Sugars, such as galactose, fructose, and glycogen, are catabolized into new products in order to enter the glycolytic pathway.
Identify the types of sugars involved in glucose metabolism
- When blood sugar levels drop, glycogen is broken down into glucose -1-phosphate, which is then converted to glucose-6-phosphate and enters glycolysis for ATP production.
- In the liver, galactose is converted to glucose-6-phosphate in order to enter the glycolytic pathway.
- Fructose is converted into glycogen in the liver and then follows the same pathway as glycogen to enter glycolysis.
- Sucrose is broken down into glucose and fructose; glucose enters the pathway directly while fructose is converted to glycogen.
- disaccharide: A sugar, such as sucrose, maltose, or lactose, consisting of two monosaccharides combined together.
- glycogen: A polysaccharide that is the main form of carbohydrate storage in animals; converted to glucose as needed.
- monosaccharide: A simple sugar such as glucose, fructose, or deoxyribose that has a single ring.

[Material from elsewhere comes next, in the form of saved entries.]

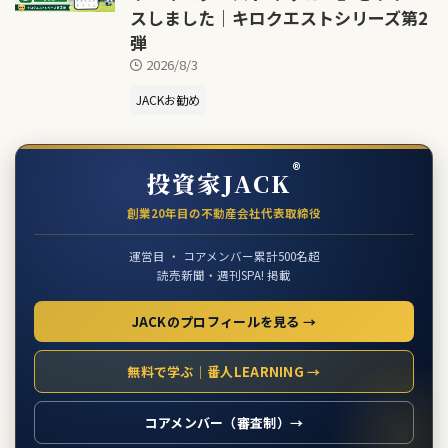
スしました｜キロクエストシリーズ第2
弾
2026/8/3
JACKお勧め
®
投資家JACK
創業20年目の不動産会社代表取締役
運営目 ・ コアメンバー累計500名超
読売新聞・週刊SPA! 掲載
JACKのプロフィールを見る →
無料で学ぶ｜番人LEARNING →
コアメンバー（審査制）→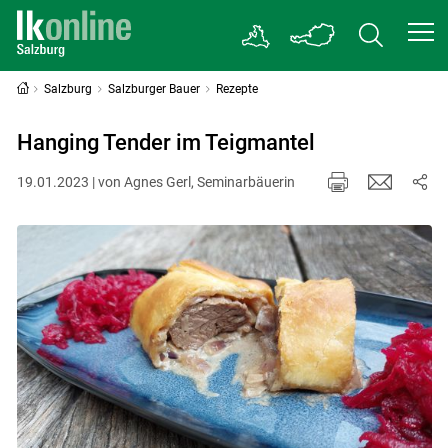
Salzburg
Salzburger Bauer
Rezepte
Hanging Tender im Teigmantel
19.01.2023 | von Agnes Gerl, Seminarbäuerin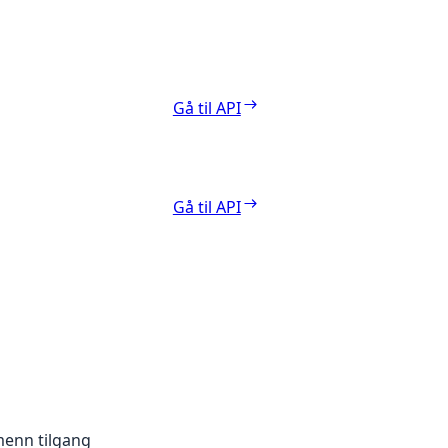
Gå til API
Gå til API
menn tilgang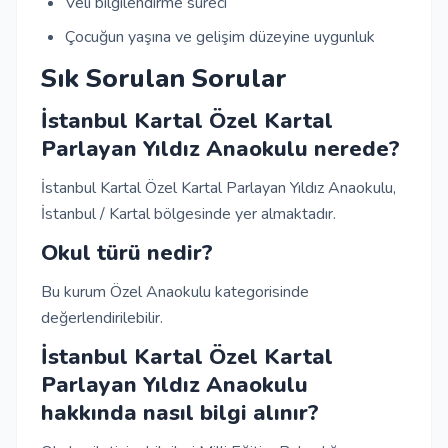
Veli bilgilendirme süreci
Çocuğun yaşına ve gelişim düzeyine uygunluk
Sık Sorulan Sorular
İstanbul Kartal Özel Kartal
Parlayan Yıldız Anaokulu nerede?
İstanbul Kartal Özel Kartal Parlayan Yıldız Anaokulu,
İstanbul / Kartal bölgesinde yer almaktadır.
Okul türü nedir?
Bu kurum Özel Anaokulu kategorisinde
değerlendirilebilir.
İstanbul Kartal Özel Kartal
Parlayan Yıldız Anaokulu
hakkında nasıl bilgi alınır?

You have learned about the catabolism of glucose, which provides energy to living cells. But living things consume more than glucose for food. How does a turkey sandwich end up as ATP in your cells? This happens because all of the catabolic pathways for carbohydrates, proteins, and lipids eventually connect into glycolysis and the citric acid cycle pathways.
Metabolic pathways should be thought of as porous; that is, substances enter from other pathways, and intermediates leave for other pathways. These pathways are not closed systems. Many of the substrates, intermediates, and products in a particular pathway are reactants in other pathways. Like sugars and amino acids, the catabolic pathways of lipids are also connected to the glucose catabolism pathways.

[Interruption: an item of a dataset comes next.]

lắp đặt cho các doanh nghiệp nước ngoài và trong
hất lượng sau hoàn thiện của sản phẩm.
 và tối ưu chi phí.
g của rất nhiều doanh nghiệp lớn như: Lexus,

Glycogen Pathway: Glycogen from the liver and muscles, hydrolyzed into glucose-1-phosphate, together with fats and proteins, can feed into the catabolic pathways for carbohydrates.
Glycogen, a polymer of glucose, is an energy-storage molecule in animals. When there is adequate ATP present, excess glucose is shunted into glycogen for storage. Glycogen is made and stored in both the liver and muscles. The glycogen is hydrolyzed into the glucose monomer, glucose-1-phosphate (G-1-P), if blood sugar levels drop. The presence of glycogen as a source of glucose allows ATP to be produced for a longer period of time during exercise. Glycogen is broken down into G-1-P and converted into glucose-6-phosphate (G-6-P) in both muscle and liver cells; this product enters the glycolytic pathway.
Glycogen Structure: Schematic two-dimensional cross-sectional view of glycogen: A core protein of glycogenin is surrounded by branches of glucose units. The entire globular granule may contain around 30,000 glucose units.
Galactose is the sugar in milk. Infants have an enzyme in the small intestine that metabolizes lactose to galactose and glucose. In areas where milk products are regularly consumed, adults have also evolved this enzyme. Galactose is converted in the liver to G-6-P and can thus enter the glycolytic pathway.
Fructose is one of the three dietary monosaccharides (along with glucose and galactose) which are absorbed directly into the bloodstream during digestion. Fructose is absorbed from the small intestine and then passes to the liver to be metabolized, primarily to glycogen. The catabolism of both fructose and galactose produces the same number of ATP molecules as glucose.
Fructose Metabolism: Although the metabolism of fructose and glucose share many of the same intermediate structures, they have very different metabolic fates in human metabolism.
Sucrose is a disaccharide with a molecule of glucose and a molecule of fructose bonded together with a glycosidic linkage. The catabolism of sucrose breaks it down to monomers of glucose and fructose. The glucose can directly enter the glycolytic pathway while fructose must first be converted to glycogen, which can be broken down to G-1-P and enter the glycolytic pathway as described above.